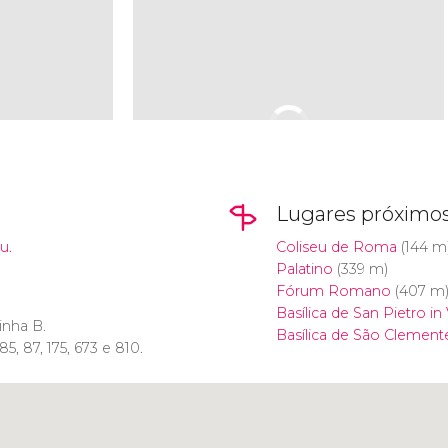
Lugares próximo
u.
Coliseu de Roma
(144 m
Palatino
(339 m)
Fórum Romano
(407 m
Basílica de San Pietro in 
linha B.
Basílica de São Clement
 85, 87, 175, 673 e 810.
Clique para usar o mapa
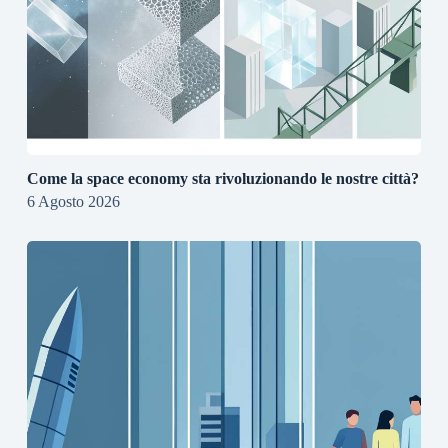
Come la space economy sta rivoluzionando le nostre città?
6 Agosto 2026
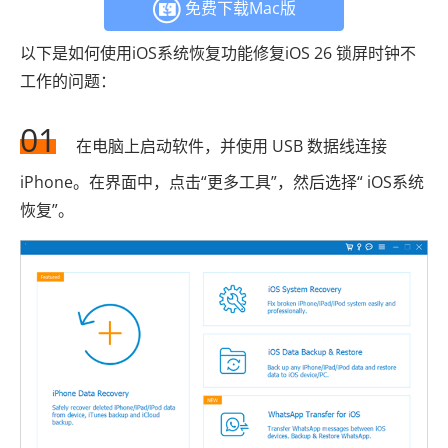
免费下载Mac版
以下是如何使用iOS系统恢复功能修复iOS 26 锁屏时钟不
工作的问题：
01
在电脑上启动软件，并使用 USB 数据线连接
iPhone。在界面中，点击“更多工具”，然后选择“ iOS系统
恢复”。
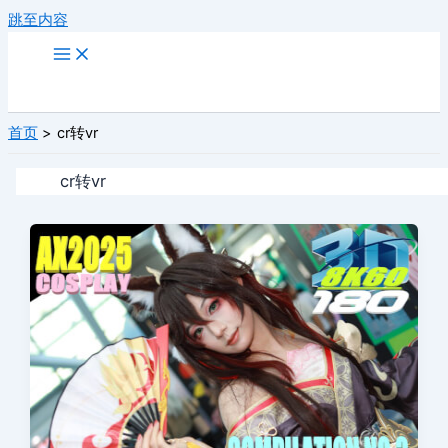
跳至内容
首页
cr转vr
cr转vr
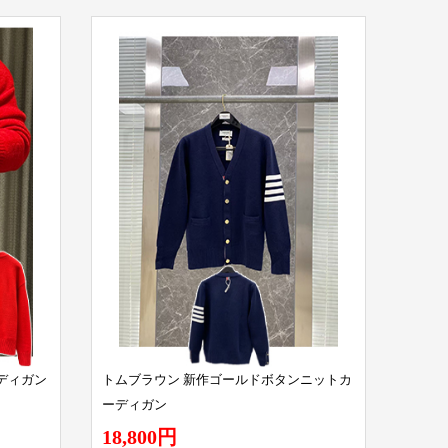
ディガン
トムブラウン 新作ゴールドボタンニットカ
ーディガン
18,800円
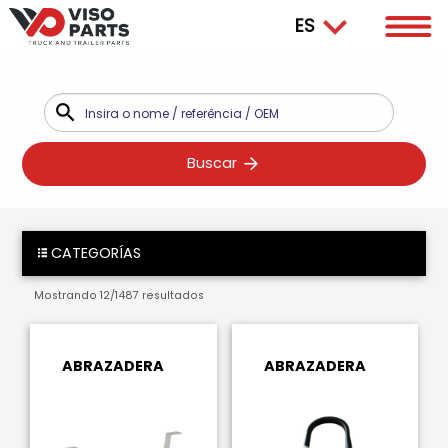
Buscar
CATEGORÍAS
Mostrando
12
/
1487
resultados
ABRAZADERA
ABRAZADERA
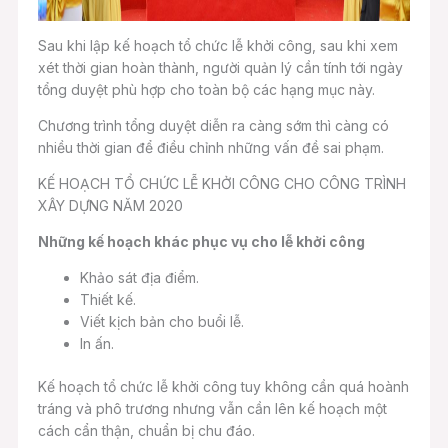
Sau khi lập kế hoạch tổ chức lễ khởi công, sau khi xem
xét thời gian hoàn thành, người quản lý cần tính tới ngày
tổng duyệt phù hợp cho toàn bộ các hạng mục này.
Chương trình tổng duyệt diễn ra càng sớm thì càng có
nhiều thời gian để điều chỉnh những vấn đề sai phạm.
KẾ HOẠCH TỔ CHỨC LỄ KHỞI CÔNG CHO CÔNG TRÌNH
XÂY DỰNG NĂM 2020
Những kế hoạch khác phục vụ cho lễ khởi công
Khảo sát địa điểm.
Thiết kế.
Viết kịch bản cho buổi lễ.
In ấn.
Kế hoạch tổ chức lễ khởi công tuy không cần quá hoành
tráng và phô trương nhưng vẫn cần lên kế hoạch một
cách cẩn thận, chuẩn bị chu đáo.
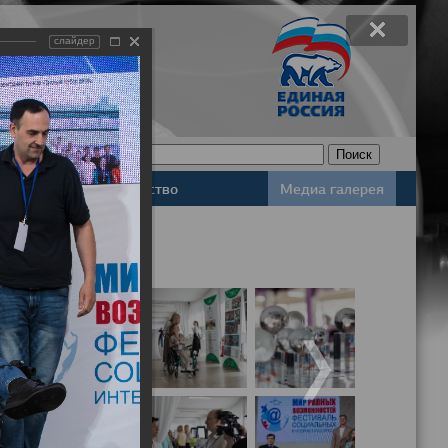
слайдер
Законодательство
Медиа галерея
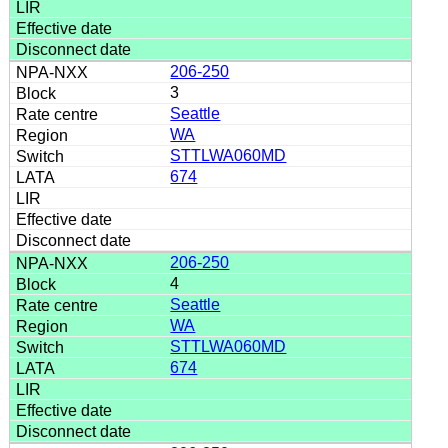
206-250
3
Seattle
WA
STTLWA060MD
674
206-250
4
Seattle
WA
STTLWA060MD
674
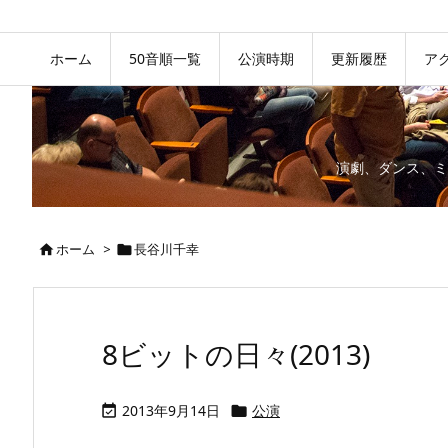
ホーム
50音順一覧
公演時期
更新履歴
ア
演劇、ダンス、ミ
ホーム
>
長谷川千幸


8ビットの日々(2013)
2013年9月14日
公演


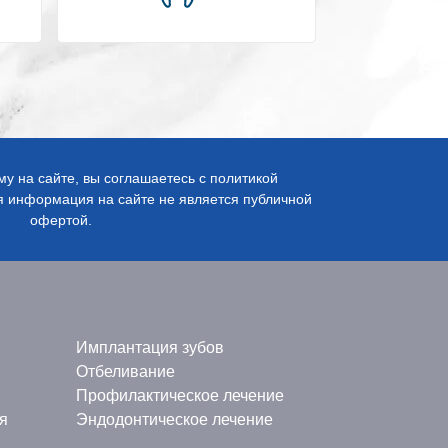
 на сайте, вы соглашаетесь с политикой
 информация на сайте не является публичной
офертой.
Имплантация зубов
Отбеливание
Профилактическое лечение
я
Эндодонтическое лечение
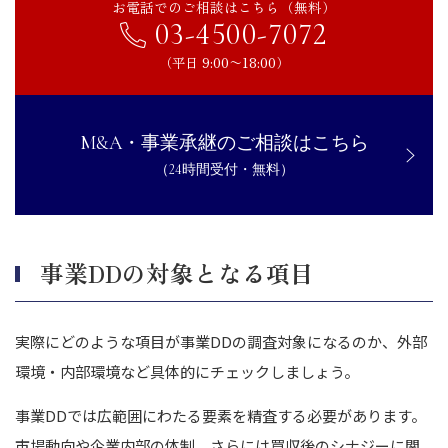
お電話でのご相談はこちら（無料）
03-4500-7072
（平日 9:00〜18:00）
M&A・事業承継のご相談はこちら
（24時間受付・無料）
事業DDの対象となる項目
実際にどのような項目が事業DDの調査対象になるのか、外部
環境・内部環境など具体的にチェックしましょう。
事業DDでは広範囲にわたる要素を精査する必要があります。
市場動向や企業内部の体制、さらには買収後のシナジーに関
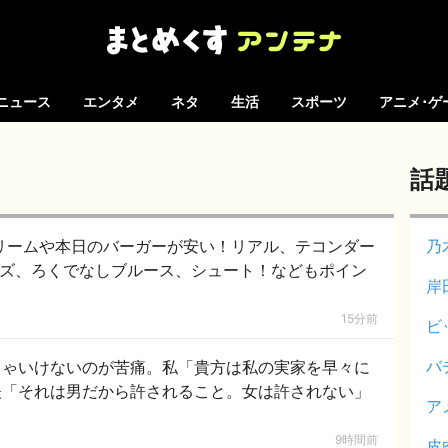
ニュース
エンタメ
ネタ
生活
スポーツ
アニメ･ゲ
話
Jドリームや本日のバーガーが安い！リアル、テコンダー
乃
ディーズ、ろくでなしブルース、シュート！などもポイン
岸
15分前
ビ
バ
きゃいけないのが苦痛。私「貴方は私の実家を早々に
夫「それは男だから許されること。女は許されない」
ア
9時間前
皮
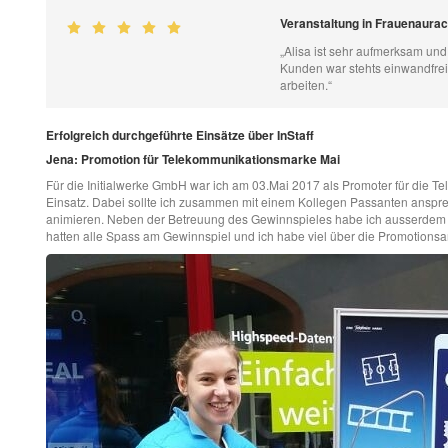
Veranstaltung in Frauenaura
„Alisa ist sehr aufmerksam und
Kunden war stehts einwandfrei.
arbeiten.“
Erfolgreich durchgeführte Einsätze über InStaff
Jena: Promotion für Telekommunikationsmarke Mai
Für die Initialwerke GmbH war ich am 03.Mai 2017 als Promoter für die T
Einsatz. Dabei sollte ich zusammen mit einem Kollegen Passanten anspr
animieren. Neben der Betreuung des Gewinnspieles habe ich ausserdem 
hatten alle Spass am Gewinnspiel und ich habe viel über die Promotionsa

========================================================================

- [Exercise] Copy out whichever lines of the listing contain the word "tổng".

- [Completed task]
tổng duyệt phù hợp cho toàn bộ các hạng mục này.
Chương trình tổng duyệt diễn ra càng sớm thì càng có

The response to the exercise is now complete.